*Supplied material*.
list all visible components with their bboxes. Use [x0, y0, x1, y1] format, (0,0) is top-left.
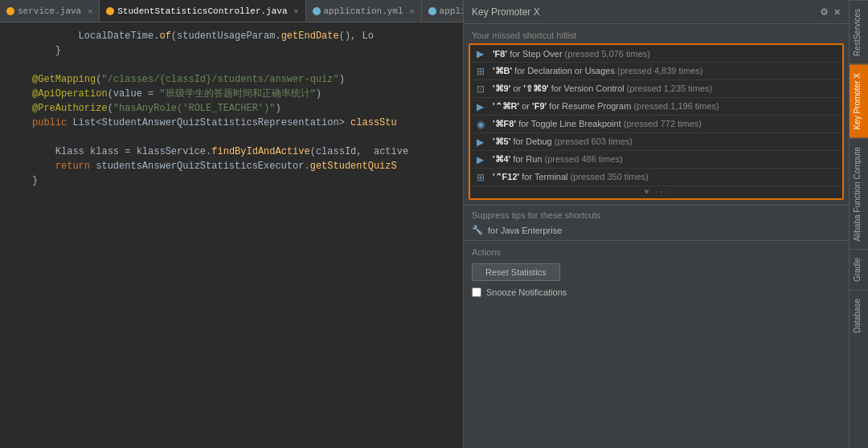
kpx-panel: Key Promoter X ⚙ ✕ Your missed shortcut …: [463, 0, 849, 448]
code-line: @GetMapping("/classes/{classId}/students…: [0, 72, 463, 87]
snooze-checkbox[interactable]: [472, 287, 481, 297]
shortcut-item: ⊡ '⌘9' or '⇧⌘9' for Version Control (pre…: [470, 80, 842, 98]
code-line: return studentsAnswerQuizStatisticsExecu…: [0, 159, 463, 173]
tab-application-yml[interactable]: application.yml ✕: [306, 0, 422, 22]
tab-bar: service.java ✕ StudentStatisticsControll…: [0, 0, 463, 22]
kpx-header: Key Promoter X ⚙ ✕: [464, 0, 849, 24]
shortcut-text: '⌘F8' for Toggle Line Breakpoint (presse…: [493, 119, 836, 129]
suppress-item-label: for Java Enterprise: [488, 226, 562, 235]
code-area: LocalDateTime.of(studentUsageParam.getEn…: [0, 22, 463, 448]
actions-title: Actions: [472, 247, 841, 257]
suppress-title: Suppress tips for these shortcuts: [472, 210, 841, 220]
code-text: @GetMapping("/classes/{classId}/students…: [32, 72, 345, 87]
code-line: public List<StudentAnswerQuizStatisticsR…: [0, 116, 463, 130]
vtab-database[interactable]: Database: [850, 290, 868, 341]
reset-statistics-button[interactable]: Reset Statistics: [472, 263, 560, 281]
shortcut-text: '⌘B' for Declaration or Usages (pressed …: [493, 66, 836, 76]
missed-shortcuts-title: Your missed shortcut hitlist: [464, 24, 849, 43]
code-text: }: [32, 173, 38, 188]
code-text: return studentsAnswerQuizStatisticsExecu…: [32, 159, 397, 173]
code-text: LocalDateTime.of(studentUsageParam.getEn…: [32, 29, 374, 43]
shortcut-item: ▶ '⌘5' for Debug (pressed 603 times): [470, 133, 842, 151]
code-line: @PreAuthorize("hasAnyRole('ROLE_TEACHER'…: [0, 101, 463, 116]
resume-icon: ▶: [477, 101, 488, 112]
vtab-alibaba[interactable]: Alibaba Function Compute: [850, 138, 868, 250]
shortcut-item: ◉ '⌘F8' for Toggle Line Breakpoint (pres…: [470, 116, 842, 133]
tab-label: application-qa.yml: [440, 6, 463, 16]
kpx-title: Key Promoter X: [472, 6, 540, 18]
code-text: @PreAuthorize("hasAnyRole('ROLE_TEACHER'…: [32, 101, 281, 116]
code-line: Klass klass = klassService.findByIdAndAc…: [0, 145, 463, 159]
tab-label: service.java: [18, 6, 81, 16]
debug-icon: ▶: [477, 136, 488, 148]
shortcut-item: ⊞ '⌃F12' for Terminal (pressed 350 times…: [470, 169, 842, 186]
terminal-icon: ⊞: [477, 172, 488, 183]
code-line: [0, 130, 463, 145]
tab-service-java[interactable]: service.java ✕: [0, 0, 100, 22]
suppress-item[interactable]: 🔧 for Java Enterprise: [472, 225, 841, 235]
code-text: @ApiOperation(value = "班级学生的答题时间和正确率统计"): [32, 87, 321, 101]
snooze-label: Snooze Notifications: [486, 287, 567, 297]
close-icon[interactable]: ✕: [293, 6, 298, 16]
shortcut-text: 'F8' for Step Over (pressed 5,076 times): [493, 49, 836, 59]
shortcut-item: ▶ '⌘4' for Run (pressed 486 times): [470, 151, 842, 169]
vtab-rest-services[interactable]: RestServices: [850, 0, 868, 64]
code-text: Klass klass = klassService.findByIdAndAc…: [32, 145, 408, 159]
close-icon[interactable]: ✕: [88, 6, 92, 16]
code-line: @ApiOperation(value = "班级学生的答题时间和正确率统计"): [0, 87, 463, 101]
code-line: }: [0, 173, 463, 188]
java-icon: [106, 7, 114, 15]
close-icon[interactable]: ✕: [410, 6, 415, 16]
declaration-icon: ⊞: [477, 66, 488, 77]
code-text: }: [32, 43, 61, 58]
tab-application-qa-yml[interactable]: application-qa.yml ✕: [422, 0, 463, 22]
kpx-header-icons: ⚙ ✕: [821, 5, 841, 18]
snooze-row: Snooze Notifications: [472, 287, 841, 297]
yml-icon: [313, 7, 321, 15]
shortcut-text: '⌃⌘R' or 'F9' for Resume Program (presse…: [493, 101, 836, 112]
close-icon[interactable]: ✕: [834, 5, 841, 18]
yml-icon: [428, 7, 436, 15]
shortcut-item: ▶ 'F8' for Step Over (pressed 5,076 time…: [470, 45, 842, 63]
shortcut-text: '⌘4' for Run (pressed 486 times): [493, 154, 836, 165]
code-text: public List<StudentAnswerQuizStatisticsR…: [32, 116, 397, 130]
tab-label: application.yml: [324, 6, 403, 16]
shortcut-text: '⌘5' for Debug (pressed 603 times): [493, 136, 836, 147]
tab-label: StudentStatisticsController.java: [117, 6, 287, 16]
breakpoint-icon: ◉: [477, 119, 488, 130]
more-indicator: ▼ ···: [470, 186, 842, 198]
vtab-gradle[interactable]: Gradle: [850, 249, 868, 290]
actions-section: Actions Reset Statistics Snooze Notifica…: [464, 240, 849, 303]
kpx-body: Your missed shortcut hitlist ▶ 'F8' for …: [464, 24, 849, 448]
code-line: [0, 58, 463, 72]
step-over-icon: ▶: [477, 48, 488, 59]
shortcut-item: ⊞ '⌘B' for Declaration or Usages (presse…: [470, 63, 842, 80]
shortcut-text: '⌘9' or '⇧⌘9' for Version Control (press…: [493, 83, 836, 94]
vtab-key-promoter[interactable]: Key Promoter X: [850, 64, 868, 138]
run-icon: ▶: [477, 154, 488, 165]
code-line: LocalDateTime.of(studentUsageParam.getEn…: [0, 29, 463, 43]
settings-icon[interactable]: ⚙: [821, 5, 827, 18]
java-icon: [6, 7, 14, 15]
shortcut-item: ▶ '⌃⌘R' or 'F9' for Resume Program (pres…: [470, 98, 842, 116]
shortcut-text: '⌃F12' for Terminal (pressed 350 times): [493, 172, 836, 182]
tab-student-statistics[interactable]: StudentStatisticsController.java ✕: [100, 0, 305, 22]
editor-area: service.java ✕ StudentStatisticsControll…: [0, 0, 463, 448]
vertical-tabs: RestServices Key Promoter X Alibaba Func…: [849, 0, 868, 448]
shortcut-list: ▶ 'F8' for Step Over (pressed 5,076 time…: [469, 43, 844, 200]
suppress-section: Suppress tips for these shortcuts 🔧 for …: [464, 205, 849, 240]
code-line: }: [0, 43, 463, 58]
java-enterprise-icon: 🔧: [472, 225, 483, 235]
version-control-icon: ⊡: [477, 83, 488, 95]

*What to do*.
Using the records above, copy all lines that include the word "StudentStatisticsController".

*Exercise response*.
tab-label: StudentStatisticsController.java: [117, 6, 287, 16]
tab-student-statistics[interactable]: StudentStatisticsController.java ✕: [100, 0, 305, 22]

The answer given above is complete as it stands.